Domain-Specific Development is based on the observation that many software development problems can more easily be solved by designing a special-purpose language. As a small example, think about the problem of finding every occurrence of a particular pattern of characters in a file, and doing something with each occurrence that you find. The special-purpose textual language of regular expressions is specifically designed to do this job. For example, using the .NET class System.Text.RegularExpressions.Regex, the regular expression (?<user>[^@]+)@(?<host>.+) applied to a string of characters will find email addresses in it, and for each address found, assign the substring immediately before the @ sign to the user variable, and the substring immediately after the @ sign to the host variable. Without the regular expression language, a developer would have to write a special program to recognize the patterns and assign the correct values to the appropriate variables. This is a significantly more error-prone and heavyweight task.

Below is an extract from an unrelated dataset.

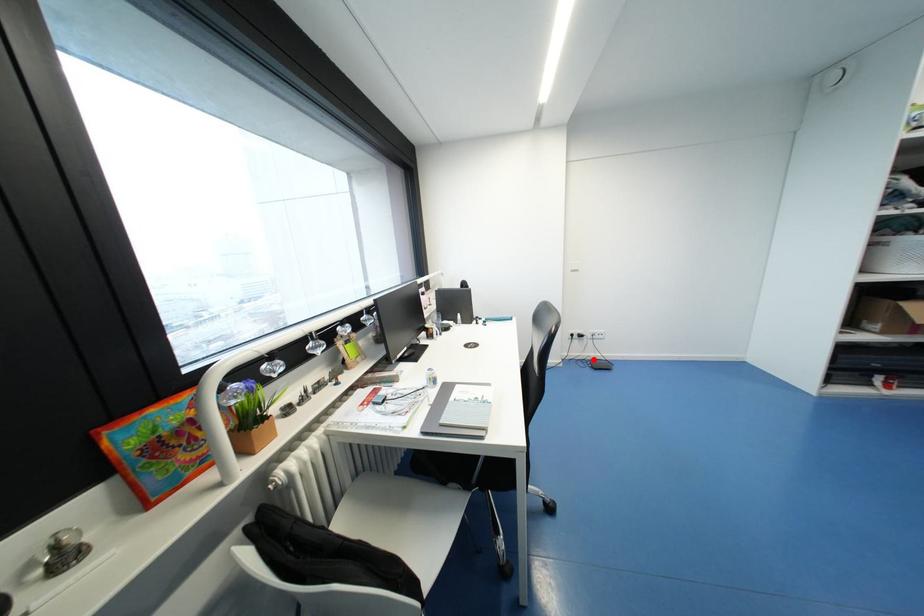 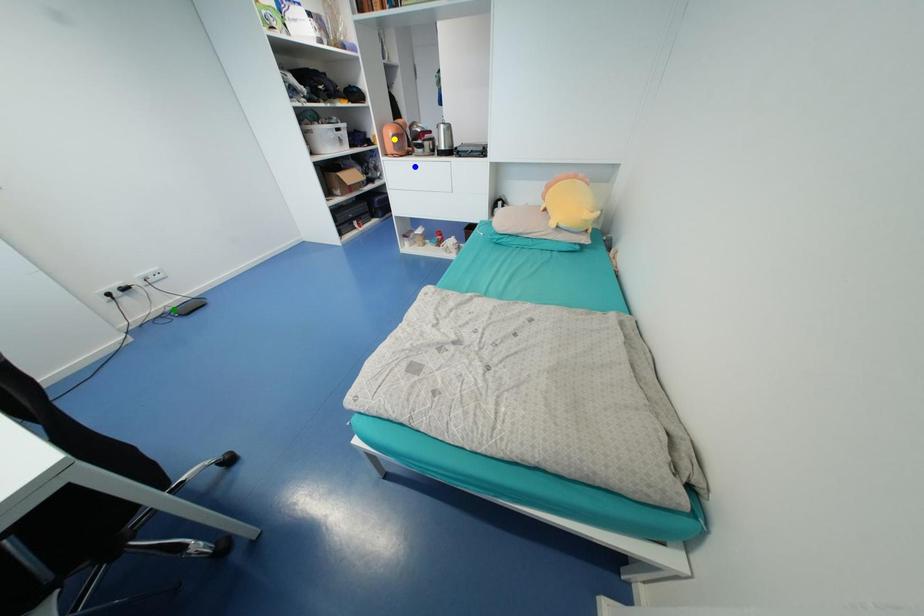 Question: I am providing you with two images of the same scene from different viewpoints. A red point is marked on the first image. You are given multiple points on the second image. Can you choose the point in image 2 that corresponds to the point in image 1?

Domain-Specific Development applies this same approach to a wide variety of problems, especially those that involve managing the complexity of modern distributed systems such as those that can be developed on the .NET platform. Instead of just using general-purpose programming languages to solve these problems one at a time, the practitioner of Domain-Specific Development creates and implements special languages, each of which efficiently solves a whole class of similar problems.

Domain-Specific Languages can be textual or graphical. Graphical languages have significant advantages over textual languages for many problems, because they allow the solution to be visualized very directly as diagrams. The DSL Tools make it easy to implement graphical DSLs, and they enable Domain-Specific Development to be applied to a wide range of problems.

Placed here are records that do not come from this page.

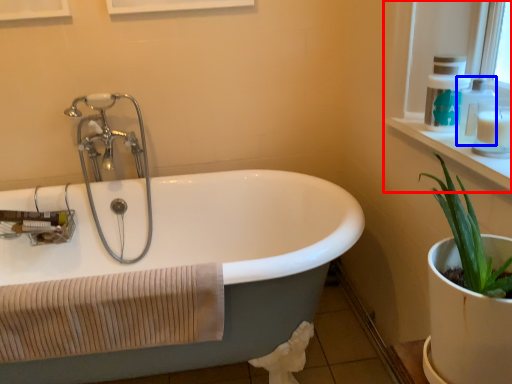 Question: Which object is further to the camera taking this photo, window frame (highlighted by a red box) or soap dispenser (highlighted by a blue box)?

Choices:
 (A) window frame
 (B) soap dispenser

Answer: (B) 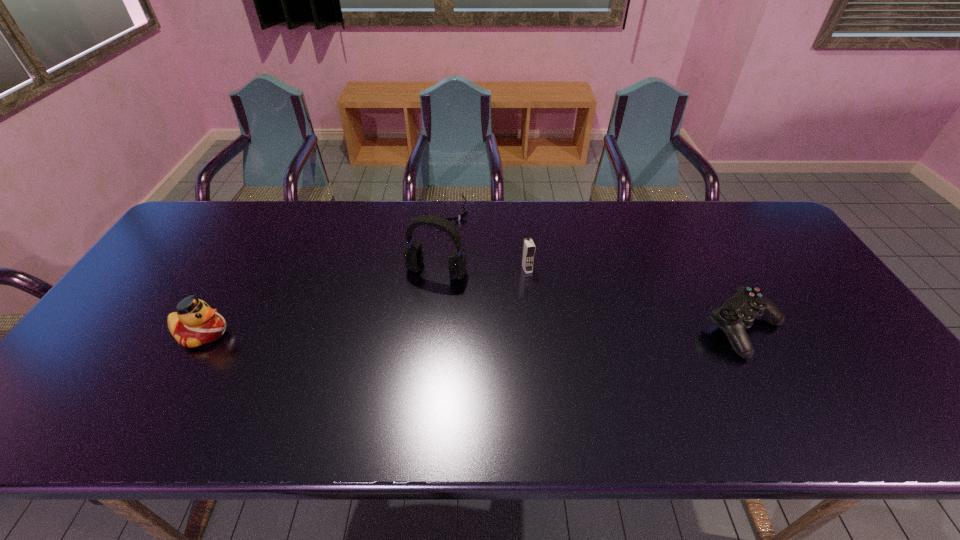 I want to click on duck, so click(195, 323).

Find the location of a particular element. the third shortest object is located at coordinates (195, 323).

Identify the location of the rightmost object. The height and width of the screenshot is (540, 960). (739, 312).

You are a GUI agent. You are given a task and a screenshot of the screen. Output one action in this format:
    pyautogui.click(x=<x>, y=<y>)
    Task: Click on the second shortest object
    The width and height of the screenshot is (960, 540).
    Given the screenshot: What is the action you would take?
    pyautogui.click(x=739, y=312)

Locate an element on the screen. Image resolution: width=960 pixels, height=540 pixels. the farthest object is located at coordinates (459, 217).

What are the coordinates of `the shortest object` in the screenshot? It's located at (459, 217).

The width and height of the screenshot is (960, 540). Identify the location of headset. (413, 254).

At what (x,y) coordinates should I click in order to perform the action: click on the second object from right to left. Please return your answer as a coordinate pair (x, y). Looking at the image, I should click on (528, 252).

Where is `vacant region located on the face of the leftmost object`? vacant region located on the face of the leftmost object is located at coordinates (386, 333).

Image resolution: width=960 pixels, height=540 pixels. In order to click on free space located on the right of the rightmost object in this screenshot , I will do `click(815, 329)`.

Domain-Specific Development

Domain-Specific Development is a way of solving problems that you can apply when a particular problem occurs over and over again. Each occurrence of the problem has a lot of aspects that are the same, and these parts can be solved once and for all (see Figure 1-1). The aspects of the problem that are different each time can be represented by a special language. Each particular occurrence of the problem can be solved by creating a model or expression in the special language and plugging this model into the fixed part of the solution.

The fixed part of the solution is written using traditional design, coding, and testing techniques. Depending on the size and shape of the problem, this fixed part of the solution might be called a framework, a platform, an interpreter, or an Application Programming Interface (API). The fixed part captures the architectural patterns that make up the domain and exposes extension points that enable it to be used in a variety of solutions. What makes the approach applicable is the fact that you create the variable part of the solution by using a special-purpose language—a DSL.

As we observed in the introduction, the DSL might be textual or graphical. As the technology for domain-specific development matures, we expect to see tools that support the development and integration of both textual and graphical DSLs. People have a range of feelings about which kind of language they prefer. Many people, for example, prefer textual languages for input, because they can type fast, but graphical languages for output, because it is easier to see the "big picture" in a diagram. Textual expressions make it much easier to compute differences and merges, whereas graphical expressions make it much easier to see relationships. This chapter discusses both kinds, but the first version of DSL Tools and hence the remaining chapters of the book focus solely on graphical languages.

To create a working solution to the problem being addressed, the fixed part of the solution must be integrated with the variable part expressed by the model. There are two common approaches to this integration. First, there is an interpretative approach, where the fixed part contains an interpreter for the DSL used to express the variable part. Such an approach can be flexible, but it may have disadvantages of poor performance and difficulty in debugging. Second, the particular expression or diagram may be fully converted into code that can be compiled together with the remainder of the solution—a code-generation approach. This is a more complex conversion procedure, but it provides advantages in extensibility, performance, and debugging capability.

Graphical DSLs are not just diagrams. If you wanted just to create diagrams, you could happily use popular drawing programs such as Microsoft Visio to achieve a first-class result. Instead, you are actually creating models that conceptually represent the system you are building, together with diagrammatic representations of their contents. A given model can be represented simultaneously by more than one diagram, with each diagram representing a particular aspect of the model, as shown in Figure 1-2.